Kathleen Alleaume, nutritionist, contributor to government health campaigns, and author of What's Eating You, notices the difference in her office every day. She said 'Women seek advice for a healthy lifestyle or disease prevention, whereas men procrastinate. They only come in when their doctor advises them to do so or something has gone seriously wrong with their health.'
Is it okay for us guys to be fat? From the Simpsons' Homer coupled with Marge to Family Guy's Peter and slim-Lois…to the movie Hitch (Kevin James anybody)? The Hollywood message is it's okay to be a big man; you can still get the slim, hot girl.
Even in the business world, it is likely people would be more accepting of a 120kg male chief executive than a similarly framed female leader.
'It's Not a Problem'
Male depression was a taboo topic just a few years ago. The 'I can deal with it' mentality persisted, but thankfully it's changing. Weight issues and depression are different, but the same 'I can handle it' mentality is what's deterring men's weight loss for one simple reason - men are less likely to seek out help. Overeating can be about feelings and emotions, and us blokes don't like to face up and talk about those things.

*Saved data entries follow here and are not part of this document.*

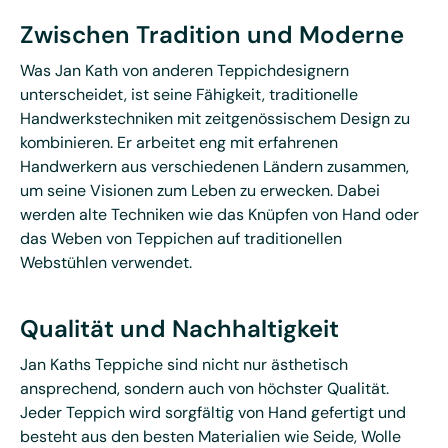
Zwischen Tradition und Moderne
Was Jan Kath von anderen Teppichdesignern
unterscheidet, ist seine Fähigkeit, traditionelle
Handwerkstechniken mit zeitgenössischem Design zu
kombinieren. Er arbeitet eng mit erfahrenen
Handwerkern aus verschiedenen Ländern zusammen,
um seine Visionen zum Leben zu erwecken. Dabei
werden alte Techniken wie das Knüpfen von Hand oder
das Weben von Teppichen auf traditionellen
Webstühlen verwendet.
Qualität und Nachhaltigkeit
Jan Kaths Teppiche sind nicht nur ästhetisch
ansprechend, sondern auch von höchster Qualität.
Jeder Teppich wird sorgfältig von Hand gefertigt und
besteht aus den besten Materialien wie Seide, Wolle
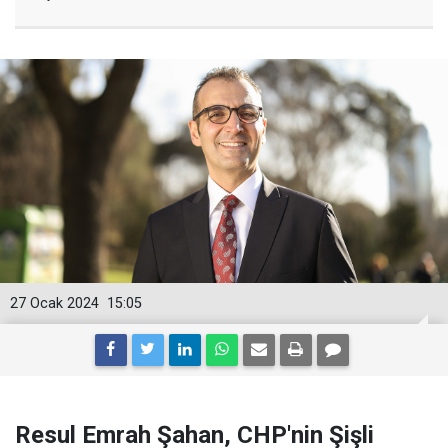
27 Ocak 2024
15:05
Resul Emrah Şahan, CHP'nin Şişli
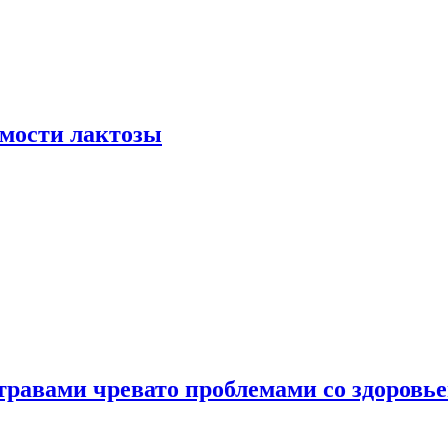
мости лактозы
травами чревато проблемами со здоровь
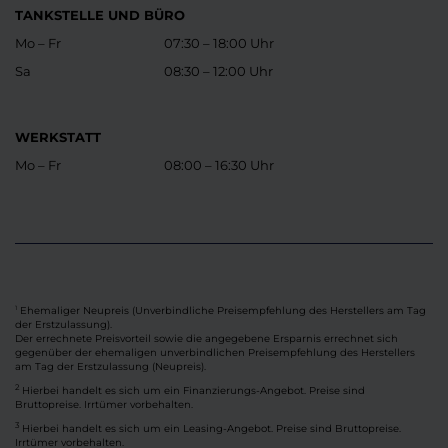
TANKSTELLE UND BÜRO
Mo – Fr
07:30 – 18:00 Uhr
Sa
08:30 – 12:00 Uhr
WERKSTATT
Mo – Fr
08:00 – 16:30 Uhr
Ehemaliger Neupreis (Unverbindliche Preisempfehlung des Herstellers am Tag
1
der Erstzulassung).
Der errechnete Preisvorteil sowie die angegebene Ersparnis errechnet sich
gegenüber der ehemaligen unverbindlichen Preisempfehlung des Herstellers
am Tag der Erstzulassung (Neupreis).
2
Hierbei handelt es sich um ein Finanzierungs-Angebot. Preise sind
Bruttopreise. Irrtümer vorbehalten.
3
Hierbei handelt es sich um ein Leasing-Angebot. Preise sind Bruttopreise.
Irrtümer vorbehalten.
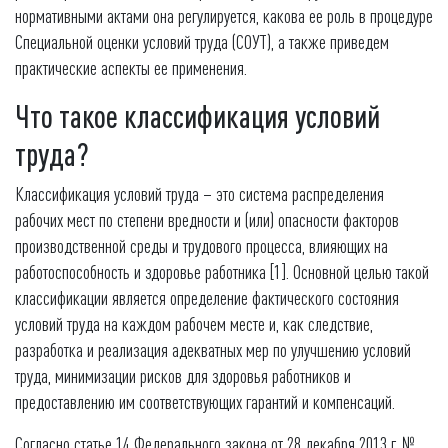
нормативными актами она регулируется, какова ее роль в процедуре
Специальной оценки условий труда (СОУТ), а также приведем
практические аспекты ее применения.
Что такое классификация условий
труда?
Классификация условий труда – это система распределения
рабочих мест по степени вредности и (или) опасности факторов
производственной среды и трудового процесса, влияющих на
работоспособность и здоровье работника [1]. Основной целью такой
классификации является определение фактического состояния
условий труда на каждом рабочем месте и, как следствие,
разработка и реализация адекватных мер по улучшению условий
труда, минимизации рисков для здоровья работников и
предоставлению им соответствующих гарантий и компенсаций.
Согласно статье 14 Федерального закона от 28 декабря 2013 г. №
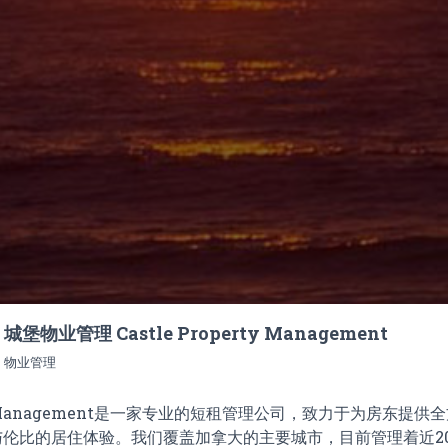
城堡物业管理 Castle Property Management
物业管理
erty Management是一家专业的短租管理公司，致力于为房东提
伦比的居住体验。我们覆盖加拿大的主要城市，目前管理着近2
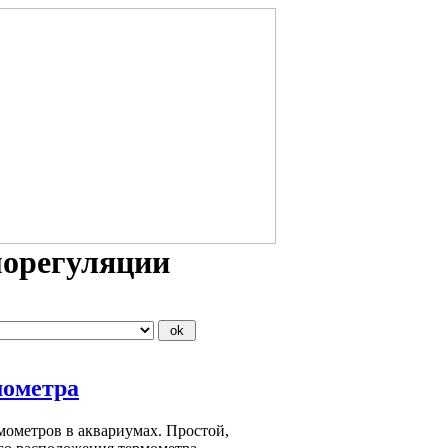
морегуляции
мометра
рмометров в аквариумах. Простой,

Chad Timmermans , a sport and exercise psychologist said: "Female body image has been researched for over 30 years whereas this subject is still new in scientific arenas as it relates to men. Women are more open with their feelings, so body issues are topics of interest in magazines, talk shows, and within blogs – women engage in such discussions. Men are exhibiting the same self-esteem and body image issues as women, but they are keeping them closeted."
Peer and Beer Pressure
Imagine a night out with mates, and you're the guy that says: "No beer and pub steak and chips for me,boys. I'm having the tuna nicoise with a soda water and lemon." Among women, this scenario might turn into chat about weight loss, dieting, feeling better, and emotional eating. But for the blokes, the ribbing would start right there.
Ultimately, the weight loss solution is an easy one for men, because it's a manly one – lift weights. Exercise more. Play fewer video games and eat less childish sugary snacks. Eat healthier meals with protein and vegetables.
Men, we all need to man up. Is it challenging? Yes. But a real man doesn't wait for a heart attack, diabetes, or a stroke before he takes action.
Michael Jarosky is the founder of Droptober , a fundraising event in its second year aimed at helping people to lose weight throughout October.